42 | Things Never Change

482 50 5
                                    

42 | Things Never Change

*ೃ

Sesi tiup lilin sudah, potong kue sudah, games sudah. Dan akhirnya bagian yang Thesa tunggu-tunggu adalah sesi pembagian hadiah dan ucapan selamat. Thesa kira akhirnya dia bisa menyapa sepupunya itu, tapi antreannya sangat panjang dan Thesa berada di bagian belakang bersama dengan Bella.

"Pada bawa kado gede isinya apa, ya?" ujar Thesa  bertanya-tanya setelah percakapan terakhirnya dengan Bella usai beberapa menit lalu.

Bella memandangi kado yang dibawanya, lalu membuang napas pelan. "Gue cuma beliin hadiah kecil."

"Gapapa. Rubi pasti senang apapun itu." Thesa mengucapkannya dengan percaya diri. Dia mengenal Rubina dengan baik. Gadis itu sering mendapatkan kesan pertama sebagai anak bungsu kaya raya yang selalu dimanja dan menganggap dunia berputar di dirinya seorang. Tapi, sesungguhnya dia selalu menghargai pemberian orang lain, sekecil apapun itu.

Wajahnya memang terkesan sinis dan rutinitas sehari-harinya adalah pulang malam setelah seharian berjalan-jalan dengan temannya. Tidak hanya sekali dua kali Thesa mendengar cerita dari Hengkara bahwa Rubina dikunci di luar rumah karena lagi-lagi pulang larut. Namun, Rubina hanyalah gadis ceria yang sedang menikmati masa remajanya.

"Gue udah lama gak kontakan bareng Rubi. Tapi, dia masih ingat gue," papar Bella yang bercerita tiba-tiba.
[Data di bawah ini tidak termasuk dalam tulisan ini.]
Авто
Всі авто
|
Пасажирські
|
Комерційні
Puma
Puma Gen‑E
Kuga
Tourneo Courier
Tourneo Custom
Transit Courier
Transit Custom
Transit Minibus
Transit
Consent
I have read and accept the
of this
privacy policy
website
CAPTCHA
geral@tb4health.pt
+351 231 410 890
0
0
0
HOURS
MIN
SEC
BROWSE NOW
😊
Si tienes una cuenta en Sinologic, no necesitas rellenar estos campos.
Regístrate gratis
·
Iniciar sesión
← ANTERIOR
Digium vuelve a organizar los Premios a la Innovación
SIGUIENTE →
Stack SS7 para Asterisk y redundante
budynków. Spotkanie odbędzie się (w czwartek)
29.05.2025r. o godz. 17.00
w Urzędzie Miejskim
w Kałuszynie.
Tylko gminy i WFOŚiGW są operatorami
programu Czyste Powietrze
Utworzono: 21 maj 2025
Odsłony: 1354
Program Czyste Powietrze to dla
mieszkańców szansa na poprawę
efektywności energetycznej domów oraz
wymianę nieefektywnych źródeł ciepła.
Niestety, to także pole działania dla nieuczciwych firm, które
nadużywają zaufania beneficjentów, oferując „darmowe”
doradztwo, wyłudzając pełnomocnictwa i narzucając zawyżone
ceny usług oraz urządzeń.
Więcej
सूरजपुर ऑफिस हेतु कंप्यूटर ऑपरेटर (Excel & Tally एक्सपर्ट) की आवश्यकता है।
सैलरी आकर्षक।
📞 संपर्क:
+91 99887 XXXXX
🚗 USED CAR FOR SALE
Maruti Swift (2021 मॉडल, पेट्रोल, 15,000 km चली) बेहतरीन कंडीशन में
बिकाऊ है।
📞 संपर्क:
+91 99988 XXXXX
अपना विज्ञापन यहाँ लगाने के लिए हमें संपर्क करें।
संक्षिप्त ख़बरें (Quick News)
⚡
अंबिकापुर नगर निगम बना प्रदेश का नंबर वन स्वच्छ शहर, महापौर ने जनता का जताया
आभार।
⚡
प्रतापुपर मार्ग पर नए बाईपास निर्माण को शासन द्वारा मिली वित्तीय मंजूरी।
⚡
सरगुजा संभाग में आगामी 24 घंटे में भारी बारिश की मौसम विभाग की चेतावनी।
Thesa tersenyum dengan tatapan lurus ke depan panggung. "Rubi selalu begitu. Dia suka cerita apapun termasuk teman-temannya di sekolah. Bahkan teman yang dari SD. Gue suka kagum karena dia masih ingat detail semua orang yang pernah ada sekitarnya."

Bella mendapati tatapan Thesa yang berbinar, lalu menggeleng-geleng. "Lo sekagum itu sama sepupu sendiri?"

"Kenapa? Rubi emang pantas dikagumin kok."

Ada sesuatu yang Bella tahan untuk katakan. Namun, akhirnya gadis itu memendamnya dan melengos ke arah lain. Siapa yang menyangka gadis kasar yang membuat tangan Thesa berdarah oleh cakarannya beberapa waktu lalu bisa terlihat serendah diri saat ini?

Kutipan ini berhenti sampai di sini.